**Task details**. Among the lines of the records, please find those that contain the word "τριπ" and copy them.

[Extracted records]
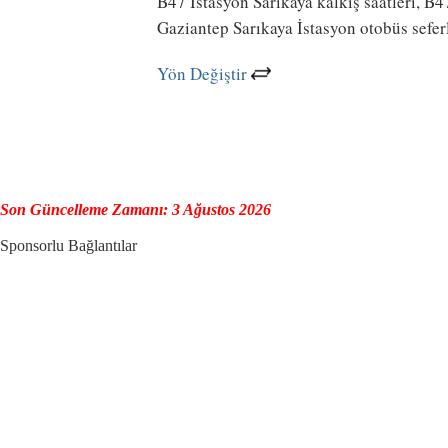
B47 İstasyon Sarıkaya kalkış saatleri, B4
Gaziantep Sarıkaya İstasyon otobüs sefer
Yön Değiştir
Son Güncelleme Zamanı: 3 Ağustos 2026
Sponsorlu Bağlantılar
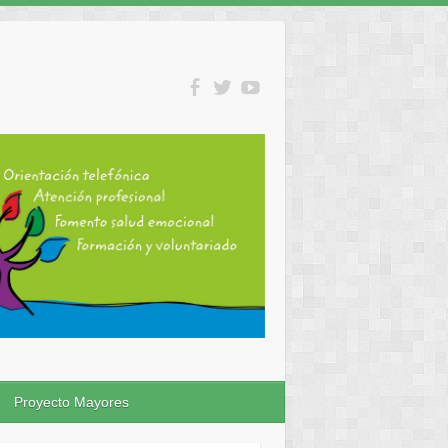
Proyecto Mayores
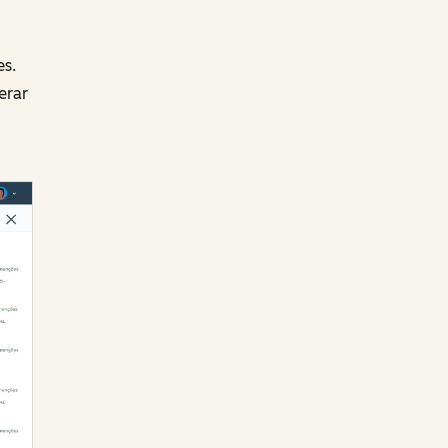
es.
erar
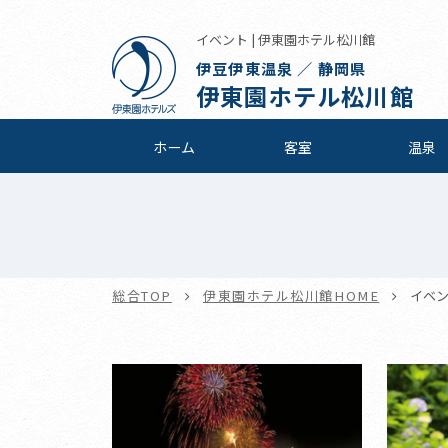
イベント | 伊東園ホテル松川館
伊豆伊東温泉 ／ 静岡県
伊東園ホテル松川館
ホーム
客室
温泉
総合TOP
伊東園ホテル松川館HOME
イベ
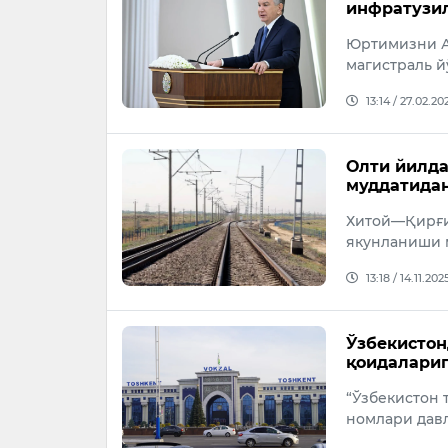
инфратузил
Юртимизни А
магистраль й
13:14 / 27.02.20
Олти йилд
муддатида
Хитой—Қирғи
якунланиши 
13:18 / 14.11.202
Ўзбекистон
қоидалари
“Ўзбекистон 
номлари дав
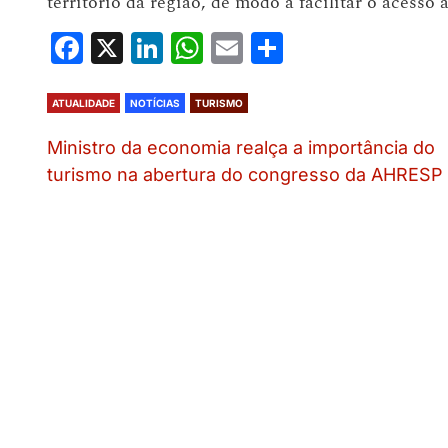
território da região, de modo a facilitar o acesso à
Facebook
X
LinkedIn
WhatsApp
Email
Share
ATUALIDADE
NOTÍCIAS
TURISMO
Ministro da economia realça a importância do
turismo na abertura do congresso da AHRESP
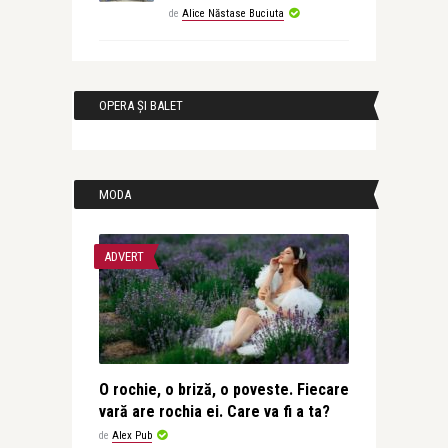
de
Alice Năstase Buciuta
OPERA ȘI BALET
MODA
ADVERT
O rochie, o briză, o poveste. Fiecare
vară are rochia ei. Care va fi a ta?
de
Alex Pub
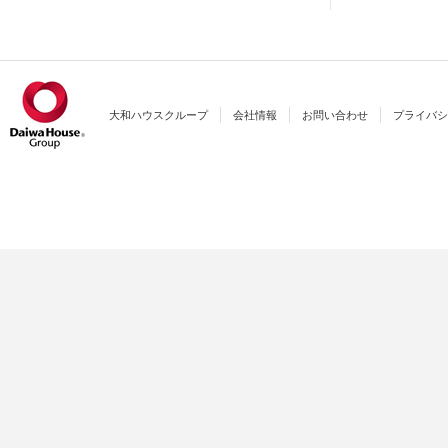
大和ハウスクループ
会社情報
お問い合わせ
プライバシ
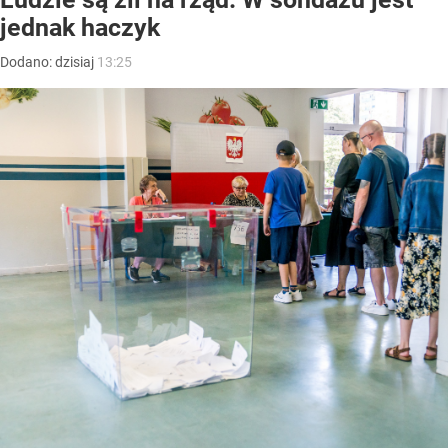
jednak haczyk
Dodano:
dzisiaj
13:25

---

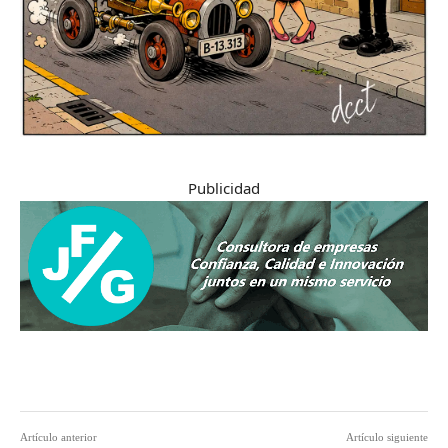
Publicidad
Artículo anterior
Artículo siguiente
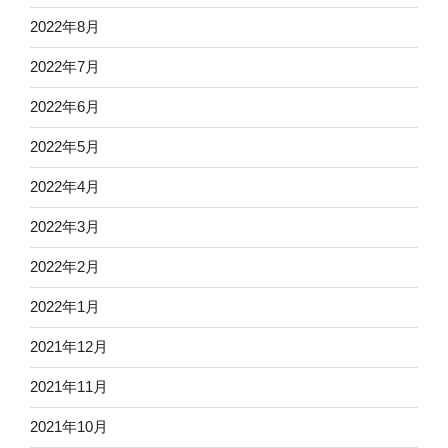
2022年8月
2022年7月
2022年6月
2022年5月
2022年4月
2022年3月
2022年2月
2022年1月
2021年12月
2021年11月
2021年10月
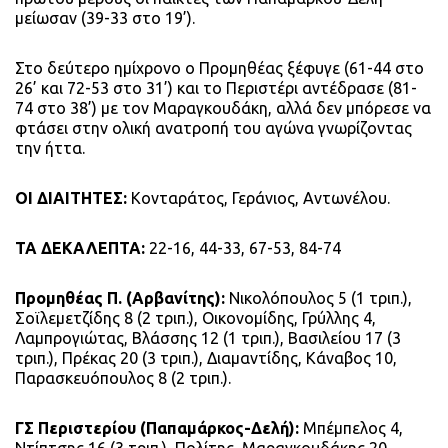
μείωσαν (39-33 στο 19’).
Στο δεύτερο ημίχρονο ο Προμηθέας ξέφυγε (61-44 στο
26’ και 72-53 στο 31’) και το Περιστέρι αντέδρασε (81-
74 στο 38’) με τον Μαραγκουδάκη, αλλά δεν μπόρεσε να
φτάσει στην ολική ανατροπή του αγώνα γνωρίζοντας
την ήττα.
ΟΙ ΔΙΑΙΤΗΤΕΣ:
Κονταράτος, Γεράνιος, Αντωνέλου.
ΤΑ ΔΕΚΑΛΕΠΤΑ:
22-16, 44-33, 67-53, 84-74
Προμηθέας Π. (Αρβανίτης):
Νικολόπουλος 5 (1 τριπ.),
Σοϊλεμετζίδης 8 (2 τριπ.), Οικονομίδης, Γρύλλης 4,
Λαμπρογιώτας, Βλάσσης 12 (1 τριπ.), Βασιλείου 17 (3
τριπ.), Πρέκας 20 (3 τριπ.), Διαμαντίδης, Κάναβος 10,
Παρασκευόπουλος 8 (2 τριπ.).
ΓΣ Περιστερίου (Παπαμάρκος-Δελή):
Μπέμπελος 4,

--

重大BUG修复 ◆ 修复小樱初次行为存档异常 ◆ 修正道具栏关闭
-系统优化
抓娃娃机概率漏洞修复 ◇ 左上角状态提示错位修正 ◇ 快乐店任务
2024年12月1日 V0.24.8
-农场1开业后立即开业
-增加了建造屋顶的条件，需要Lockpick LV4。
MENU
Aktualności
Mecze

**Problem solution**.
Νικολόπουλος 5 (1 τριπ.),
Σοϊλεμετζίδης 8 (2 τριπ.), Οικονομίδης, Γρύλλης 4,
Λαμπρογιώτας, Βλάσσης 12 (1 τριπ.), Βασιλείου 17 (3
τριπ.), Πρέκας 20 (3 τριπ.), Διαμαντίδης, Κάναβος 10,
Παρασκευόπουλος 8 (2 τριπ.).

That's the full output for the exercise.